Raymond is a brilliantly constructed adolescent. The fact that he’s ineffective and not very likable makes him still more believable. And even though he doesn’t win much of our sympathy for his trials as he steals money from his mother and lies to his girlfriend about his Mulhouse activities, we can relate to his turmoil.

Gorski on the other hand is rather charming as he tries to negotiate life after his wife has left him. We understand the pressures of caring for his aged mother and juggling the requirements and insecurities of his job. He sees himself as a plodder, but in fact he’s smart and intuitive.

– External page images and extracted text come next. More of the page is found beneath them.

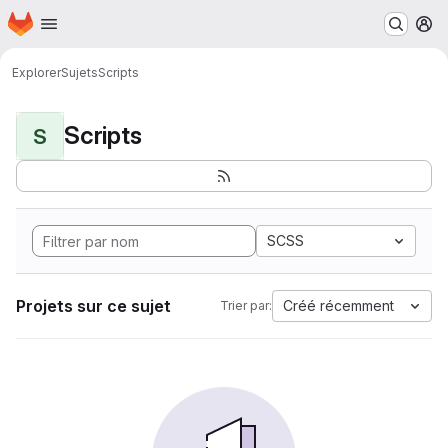
Page d'accueil
Passer au contenu principal
M
Explorer
Sujets
Scripts
Scripts
S
SCSS
Projets sur ce sujet
Créé récemment
Trier par: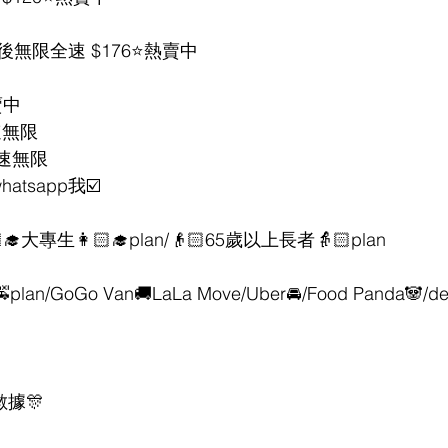
0GB後無限全速 $176⭐熱賣中
賣中
速無限
全速無限
tsapp我☑️
‍🎓大專生👩🏻‍🎓plan/👴🏻65歲以上長者👵🏻plan
lan/GoGo Van🚚LaLa Move/Uber🚘/Food Panda🐼/de
數據🎊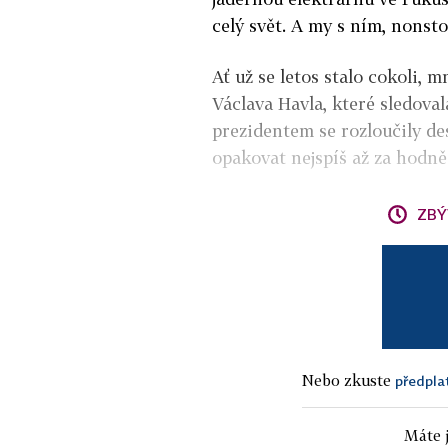
celý svět. A my s ním, nonsto
Ať už se letos stalo cokoli, 
Václava Havla, které sledova
prezidentem se rozloučily des
opakovat nejspíš až za hodně
ZBÝ
Nebo zkuste
předpla
Máte j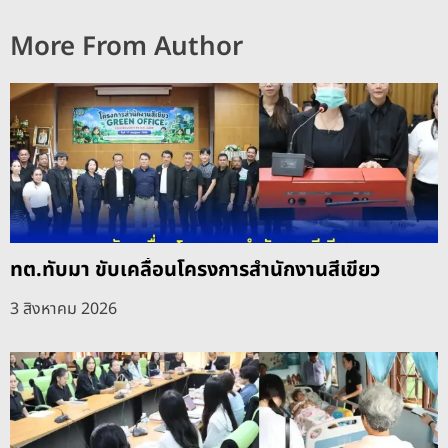
More From Author
ทต.ทับมา ขับเคลื่อนโครงการสำนักงานสีเขียว
3 สิงหาคม 2026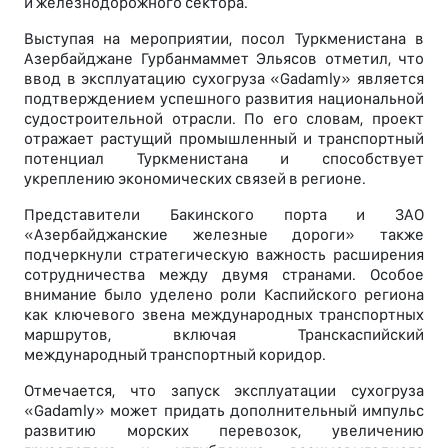
и железнодорожного сектора.
Выступая на мероприятии, посол Туркменистана в
Азербайджане Гурбанмаммет Эльясов отметил, что
ввод в эксплуатацию сухогруза «Gadamly» является
подтверждением успешного развития национальной
судостроительной отрасли. По его словам, проект
отражает растущий промышленный и транспортный
потенциал Туркменистана и способствует
укреплению экономических связей в регионе.
Представители Бакинского порта и ЗАО
«Азербайджанские железные дороги» также
подчеркнули стратегическую важность расширения
сотрудничества между двумя странами. Особое
внимание было уделено роли Каспийского региона
как ключевого звена международных транспортных
маршрутов, включая Транскаспийский
международный транспортный коридор.
Отмечается, что запуск эксплуатации сухогруза
«Gadamly» может придать дополнительный импульс
развитию морских перевозок, увеличению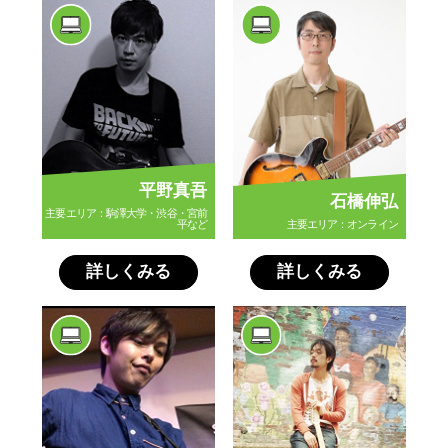
平野真吾
石橋伸弘
主要エリア：駒澤大学・渋谷・宮前
平など
主要エリア：オンライン
詳しくみる
詳しくみる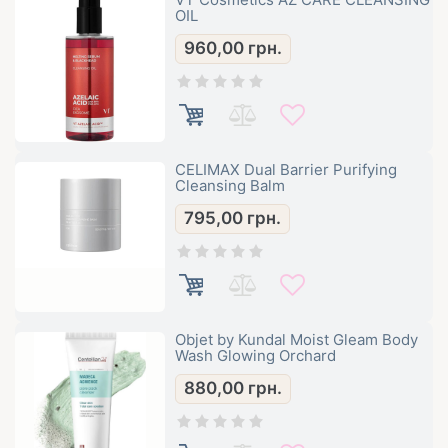
OIL
960,00
грн.
CELIMAX Dual Barrier Purifying
Cleansing Balm
795,00
грн.
Objet by Kundal Moist Gleam Body
Wash Glowing Orchard
880,00
грн.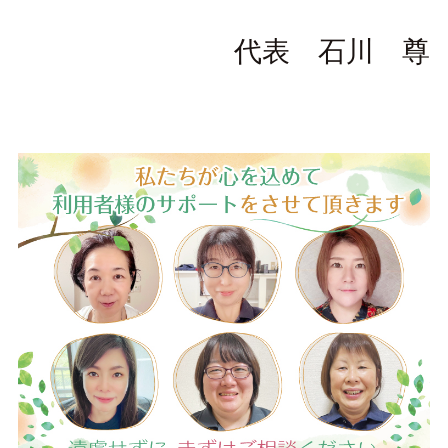
代表 石川 尊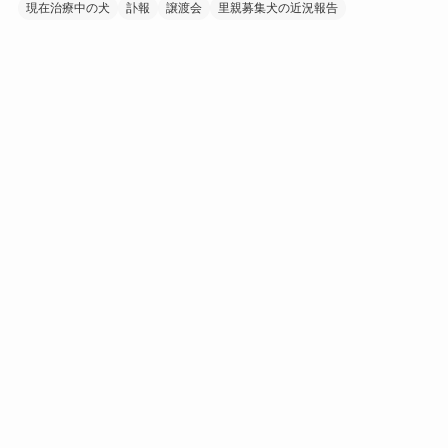
現在治療中の犬
訃報
譲渡会
里親募集犬の近況報告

He’s at his best when he overcomes his feelings of inadequacy, as when he says to Raymond after the boy has been lying to him:

“I’ve spent twenty-five years being lied to, you get pretty good at reading the signs. For example, a few moments ago when I asked if your father had ever let anything slip about being in Strasbourg, you cast your eyes upward to the left. Of course you were not aware of it. It’s a reflex. And you know what it told me? It told me you were lying; that you were recalling something that you declined to share with me. Now, that’s fine. Strictly speaking, you’re not obliged to tell me anything. But don’t think I don’t know you’re hiding something.”

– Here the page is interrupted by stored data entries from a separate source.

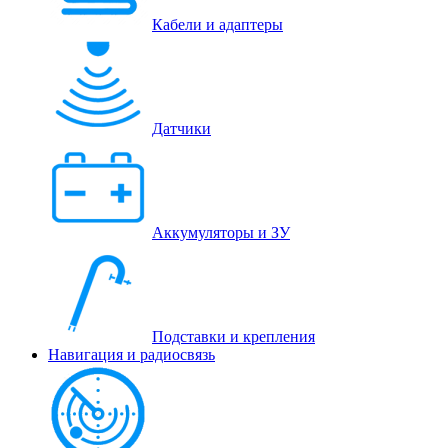
Кабели и адаптеры
Датчики
Аккумуляторы и ЗУ
Подставки и крепления
Навигация и радиосвязь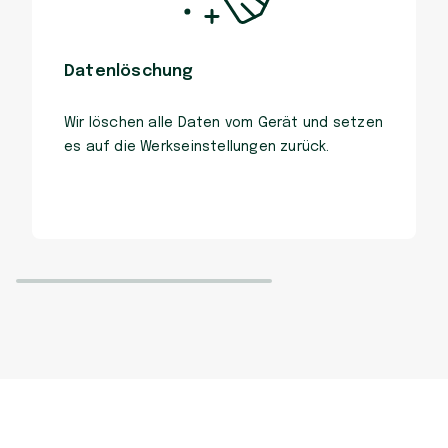
Datenlöschung
Wir löschen alle Daten vom Gerät und setzen
es auf die Werkseinstellungen zurück.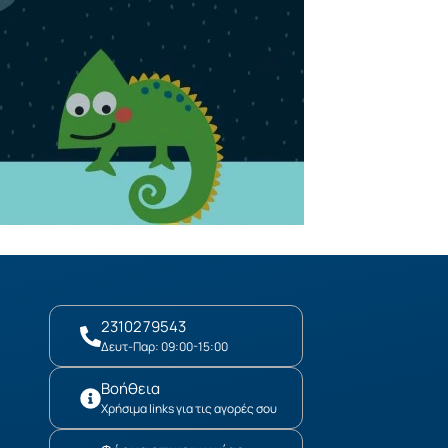
2310279543
Δευτ-Παρ: 09:00-15:00
Βοήθεια
Χρήσιμα links για τις αγορές σου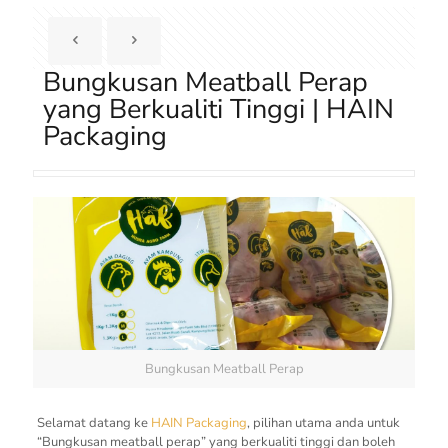
Bungkusan Meatball Perap
yang Berkualiti Tinggi | HAIN
Packaging
Bungkusan Meatball Perap
Selamat datang ke
HAIN Packaging
, pilihan utama anda untuk
“Bungkusan meatball perap” yang berkualiti tinggi dan boleh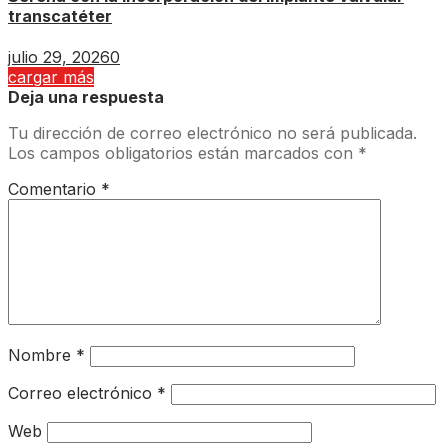
transcatéter
julio 29, 2026
0
cargar más
Deja una respuesta
Tu dirección de correo electrónico no será publicada.
Los campos obligatorios están marcados con
*
Comentario
*
Nombre
*
Correo electrónico
*
Web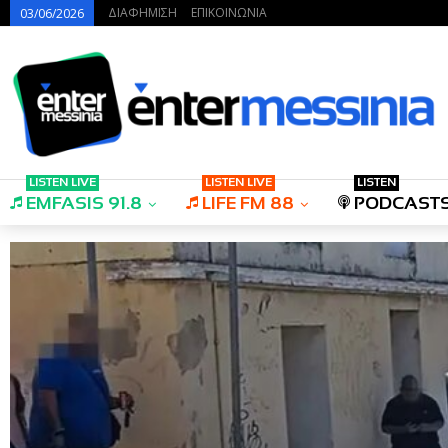
ΔΙΑΦΗΜΙΣΗ
ΕΠΙΚΟΙΝΩΝΙΑ
03/06/2026
LISTEN LIVE
LISTEN LIVE
LISTEN
EMFASIS 91.8
LIFE FM 88
PODCAST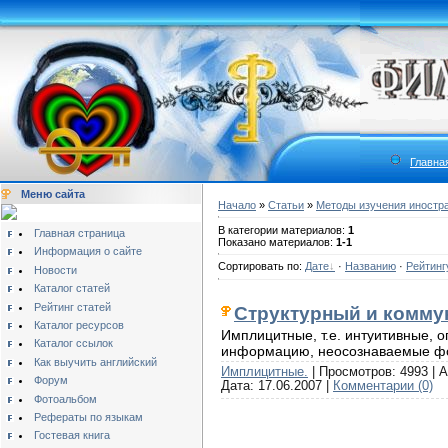
Главна
Меню сайта
Начало
»
Статьи
»
Методы изучения иностр
В категории материалов:
1
Главная страница
Показано материалов:
1-1
Информация о сайте
Сортировать по:
Дате
·
Названию
·
Рейтинг
Новости
Каталог статей
Рейтинг статей
Структурный и комму
Каталог ресурсов
Имплицитные, т.е. интуитивные,
Каталог ссылок
информацию, неосознаваемые фо
Как выучить английский
Имплицитные.
| Просмотров: 4993 | A
Форум
Дата:
17.06.2007
|
Комментарии (0)
Фотоальбом
Рефераты по языкам
Гостевая книга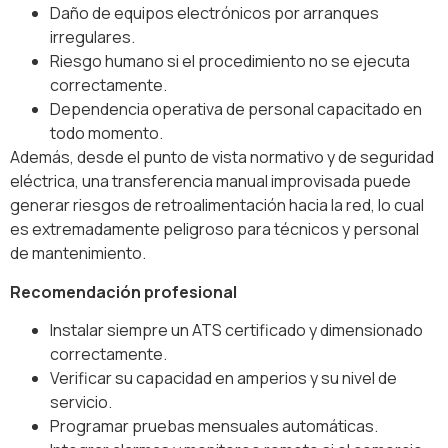
Daño de equipos electrónicos por arranques
irregulares.
Riesgo humano si el procedimiento no se ejecuta
correctamente.
Dependencia operativa de personal capacitado en
todo momento.
Además, desde el punto de vista normativo y de seguridad
eléctrica, una transferencia manual improvisada puede
generar riesgos de retroalimentación hacia la red, lo cual
es extremadamente peligroso para técnicos y personal
de mantenimiento.
Recomendación profesional
Instalar siempre un ATS certificado y dimensionado
correctamente.
Verificar su capacidad en amperios y su nivel de
servicio.
Programar pruebas mensuales automáticas.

Gorski is less successful when flattered by the attentions of a flamboyant, up-and-coming detective from Mulhouse. He allows himself to be bullied into going along with a way-out theory the detective constructs linking Raymond’s father and a nasty murder of a high-class prostitute, a juicy, high profile case. By way of celebration, Gorski allows himself to be carried along on a drinking binge, forgetting a dinner appointment with his wife.

Nevertheless, it is hardly a spoiler that it’s Gorski’s careful and thoughtful detective work that actually solves the cases.

Burnet has conjured an enjoyable novel with a great sense of place. You can almost taste the Alsacian specialties and quite understand that Gorski’s lunch, with a glass of wine or two, might take most of the afternoon. The Gorski novels are much more about character than plot, and have been compared to Simenon’s detective stories. They certainly fit into that genre and that league.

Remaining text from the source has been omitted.